My mom has Alzheimer’s Disease, a disease characterized by memory loss.   Her short-term memory is shot.  On a good day, she can recall simple events or conversations no longer than a minute or two afterward; on a bad day, it is a matter of seconds at best.  She forgets what she’s saying even as she speaks and has difficulty finding the right words. Fortunately, I know my mother well enough that I can usually fill in the blanks. Nowadays, however, her conversation is rather limited since she’s unable to fully formulate a cohesive thought AND express it before her brain short-circuits and shuts down.

Her long-term memory is breaking down as well.  She remembers some things from her childhood, however faulty, but nothing from my childhood.  It’s like she sort of passed us by.  Most of the time she thinks I’m her sister; occasionally she calls me Mom.

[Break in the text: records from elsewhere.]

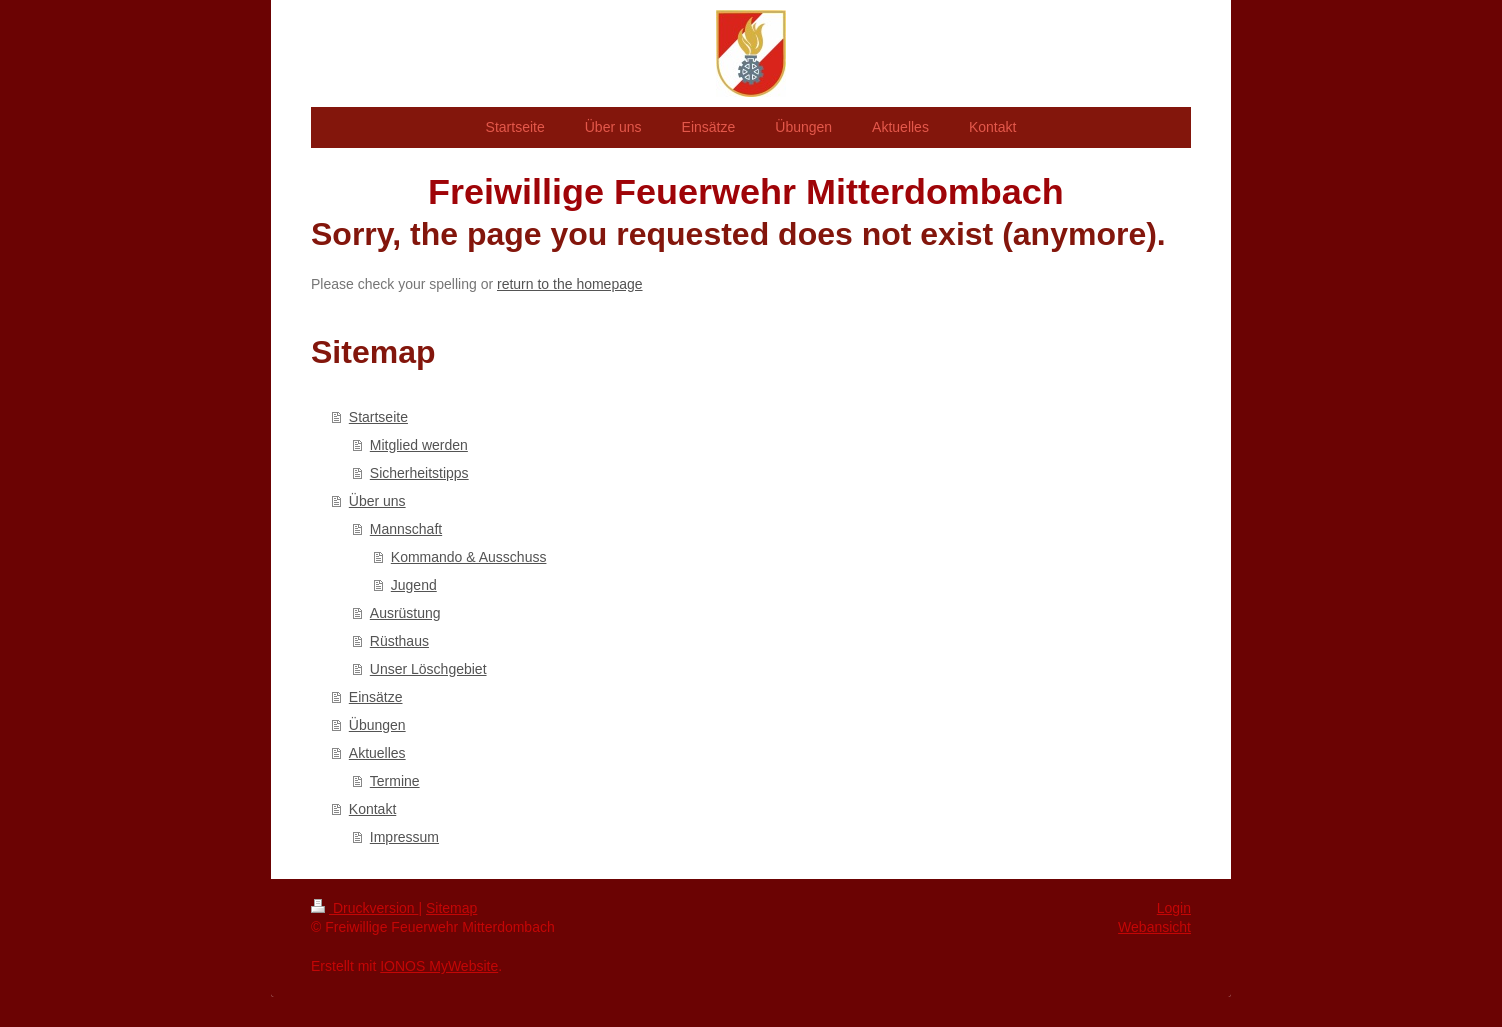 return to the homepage (570, 284)
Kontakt (372, 809)
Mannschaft (406, 529)
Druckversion (364, 908)
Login (1174, 908)
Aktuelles (377, 753)
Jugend (414, 585)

Beyond memories, though, Alzheimer’s continues on its destructive path.  One does not just forget events and words and people and memories, but the brain slowly loses the capacity to process information; to think and act accordingly.  My mom can no longer dress herself appropriately.  She puts on two or three shirts over her nightgown, steps into her shoes, and thinks she’s ready for church.  I have to dress and undress her.  She has difficulty even remembering how to take off or put on her clothes.  Too many steps or choices are overwhelming.

Right now my mom is able feed herself although manners are a thing of the past.  She uses a fork and spoon, but isn’t safe with a knife.  Sometimes she eats with her fingers. She talks with her mouth full, which is kind of gross (wanna see a train wreck?).  I serve her soft foods only, with everything cut up ahead of time.  I tell her to drink her milk, take her pills, brush her teeth.  Making jelly bread and pouring herself a glass of water are the only nutritional acts she remembers.  Anything else is too confusing.  She can’t even make a bologna sandwich anymore.  If I did not prepare her meals, she would never eat anything except jelly bread.

Eventually, my mom will no longer be able to walk, talk, feed, bathe, or toilet herself. Those things will become my job.  She will lose all recognition of me, my sisters and brothers, and eventually even herself.  Unless God takes her home sooner rather than later, she will become a kind of human vegetable.

It is my desire to care for my mom at home until the end.  I hope to never need to place her in a nursing home.  Be assured, however, that I am not looking forward to cleaning up poop and pee, vomit and drool on a daily basis.

My Old Man

In fact, I’m pretty well aghast at the idea of bed baths, bed messes, bed changes, or anything else associated with the nasty secretions of a crumbling human body. Yuck!  But I do want my mom to spend her final days and weeks and years in the comfort of our home, safe and sound, with me to watch over her.  I can do this, but only by the power of the Holy Spirit through God’s radical and free-flowing grace toward me.  God always provides what is needed to carry out His will.

“I can do all things through Christ who strengthens me” (Philippians 4:13).

Let the reader understand: there is no way on God’s green earth that I ever would have chosen to do what I am doing.  I am no self-sacrificing, gentle, kind, loving thing.  That is only Christ in me.  Let there be no comments like, “What a good daughter you are!”  I am not a good daughter – not on my own, not by myself.  God put this in my heart.  I came kicking and screaming to obedience and it certainly has not been smooth sailing ever since.  But God’s mercies are new every morning.

So this brief telling explains a little of what I do all day.

Christ In Me

It’s been a long, strange trip solely fueled by a daily dying to self through the power of the gospel.  The credit, the glory, belongs to Christ in me.  Amen!  So be it.

And now I ask: What do you do all day?